WHAT YOU SHOULD DO:
When you reach the line below that has "Image resolution: width=1517", start returning lines exactly, and stop after the line that has "Locate an element"; skip the pictures.

DATASET CONTENT:

• • • • •

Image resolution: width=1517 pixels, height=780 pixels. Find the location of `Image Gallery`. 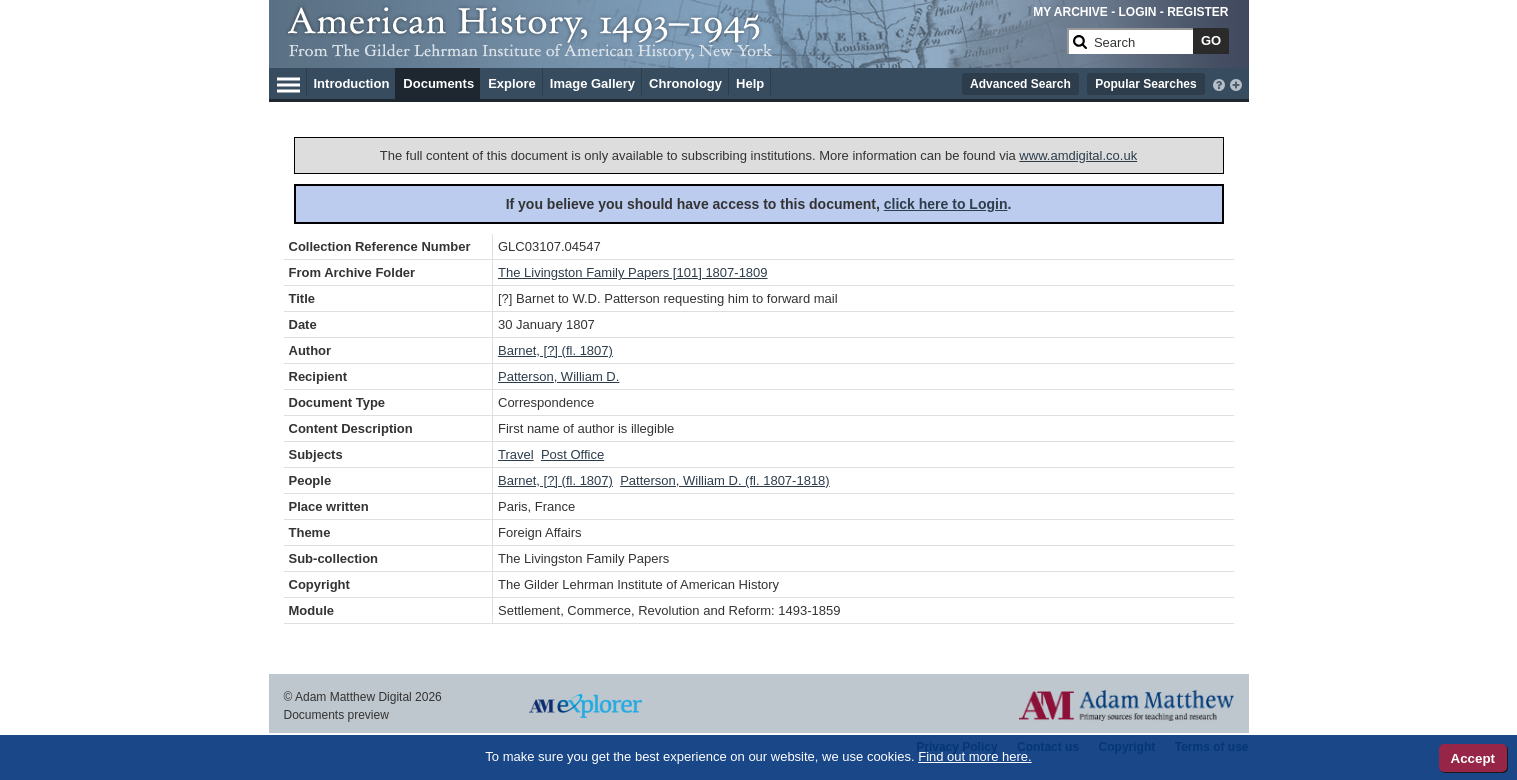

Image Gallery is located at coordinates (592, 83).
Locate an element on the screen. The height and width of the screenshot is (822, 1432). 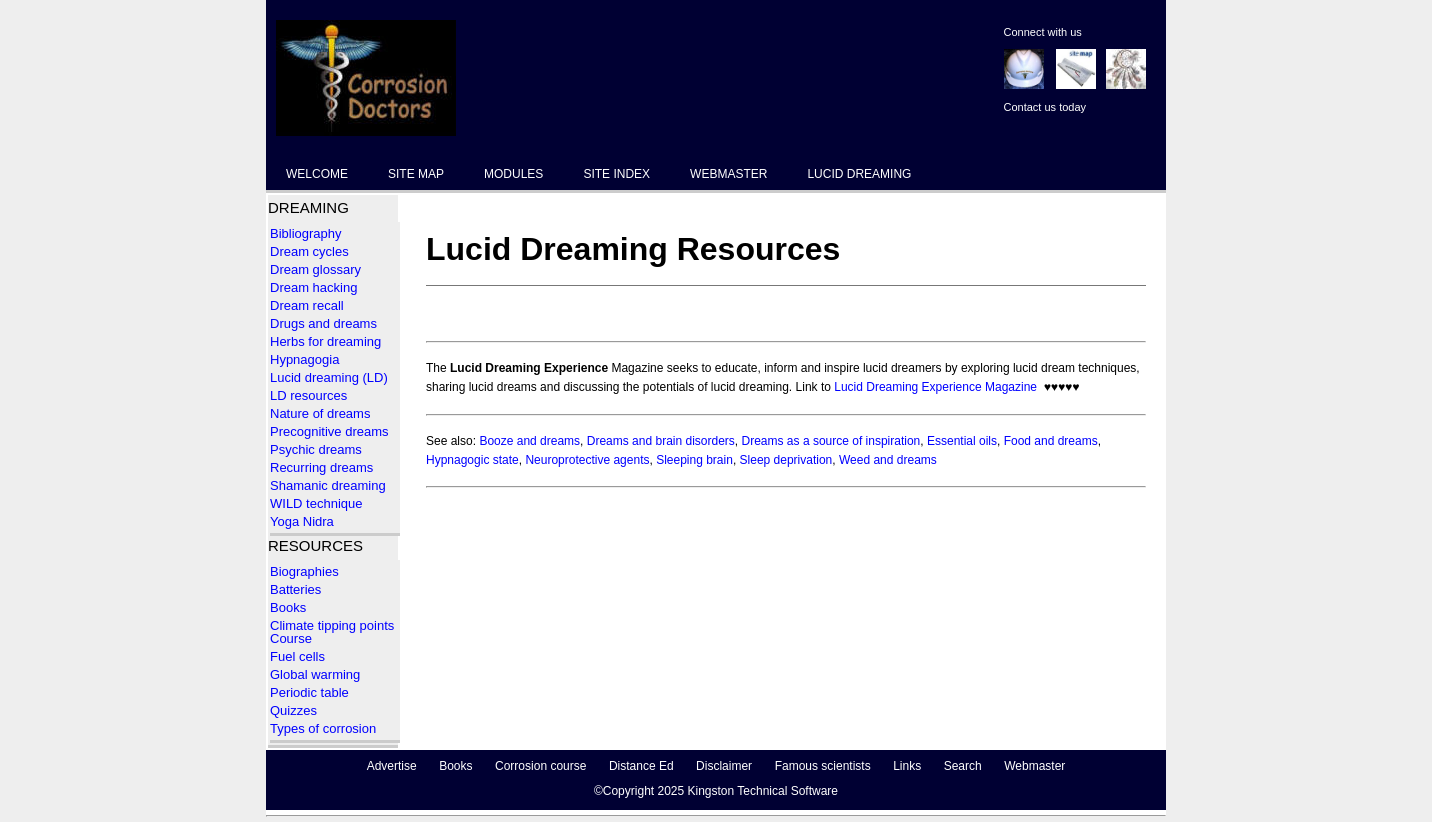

• • • • •

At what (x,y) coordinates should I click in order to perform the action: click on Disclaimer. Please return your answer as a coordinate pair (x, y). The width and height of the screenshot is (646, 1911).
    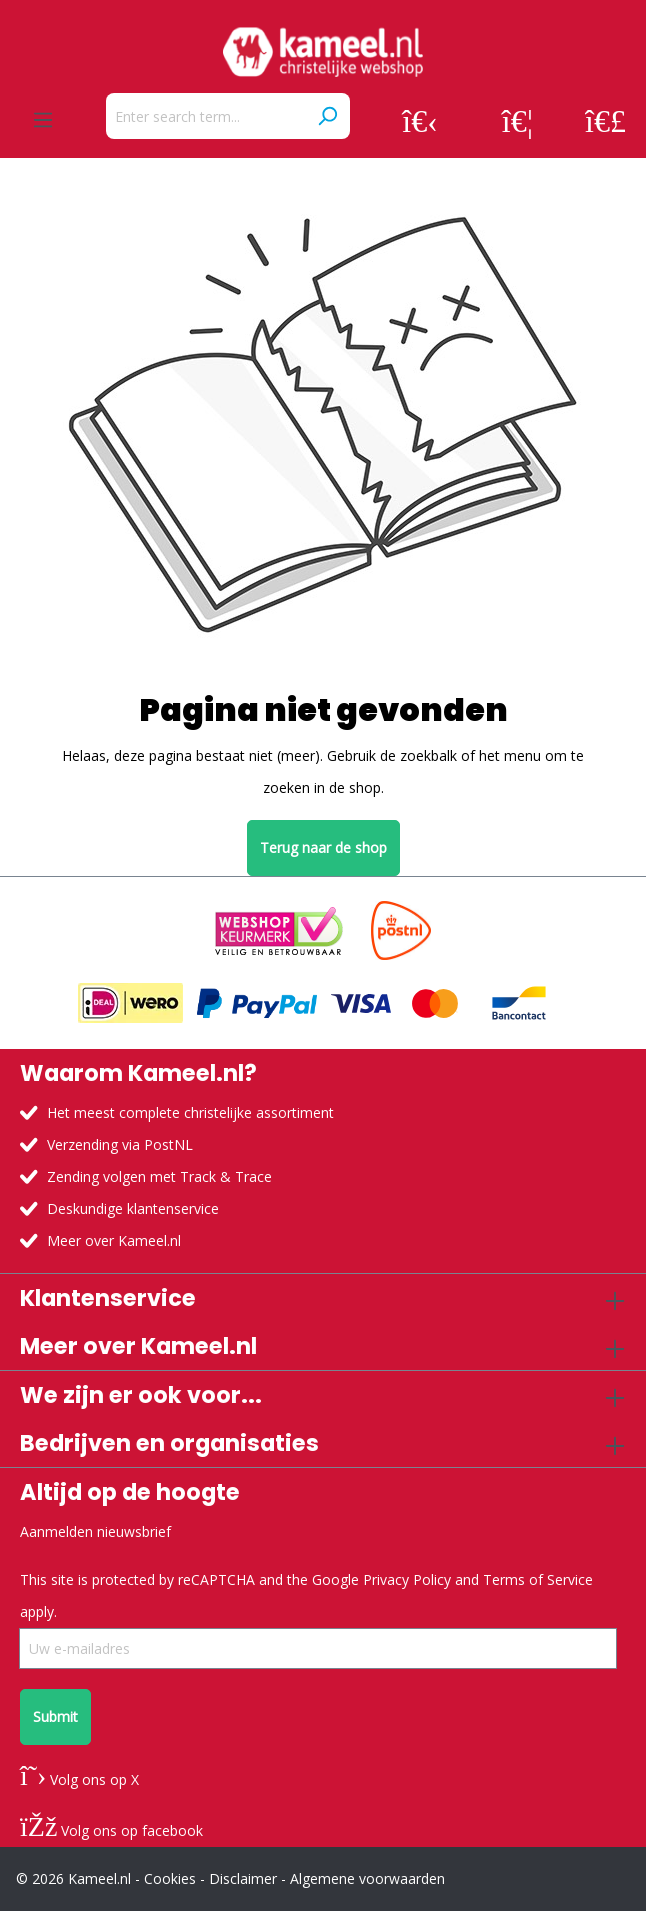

• • • • •

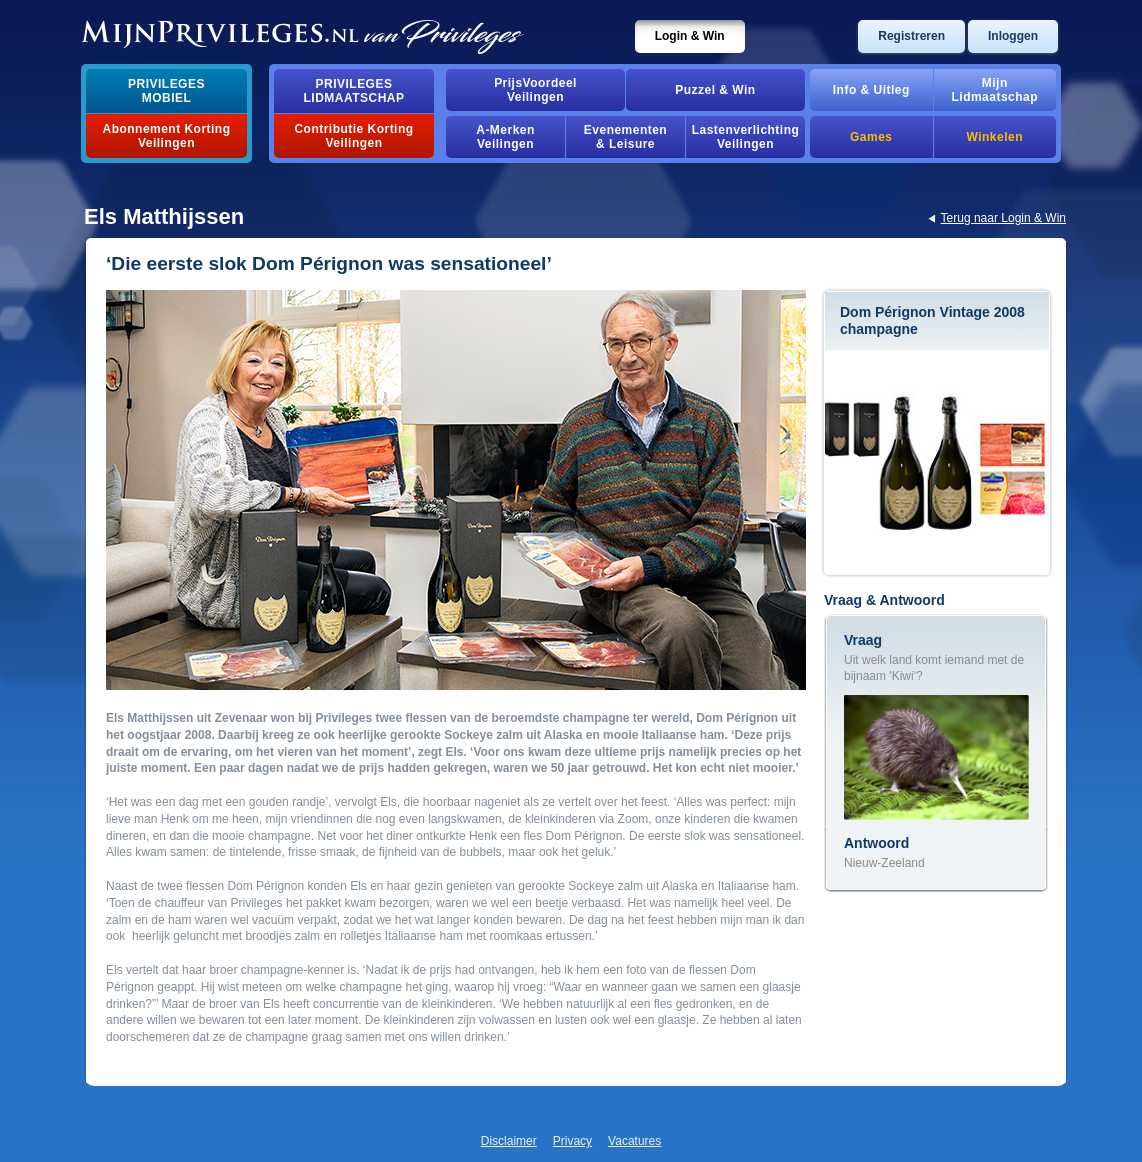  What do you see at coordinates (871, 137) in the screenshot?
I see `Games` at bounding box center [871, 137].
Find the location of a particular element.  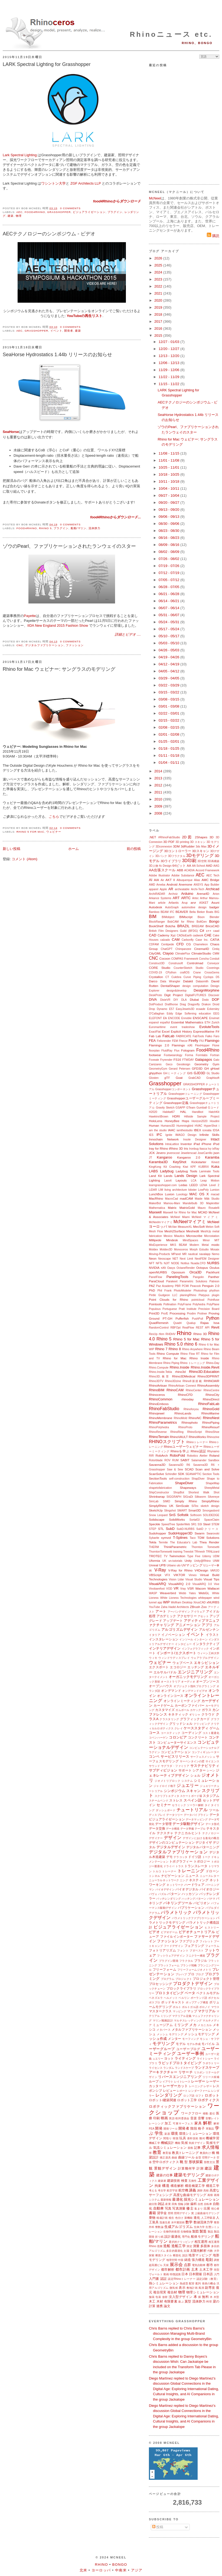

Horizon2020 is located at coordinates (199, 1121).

• • • • •

ANSWER BOX:
Image resolution: width=1517 pixels, height=780 pixels. Find the location of `Image Gallery`. 

Image Gallery is located at coordinates (592, 83).
Locate an element on the screen. The height and width of the screenshot is (822, 1432). 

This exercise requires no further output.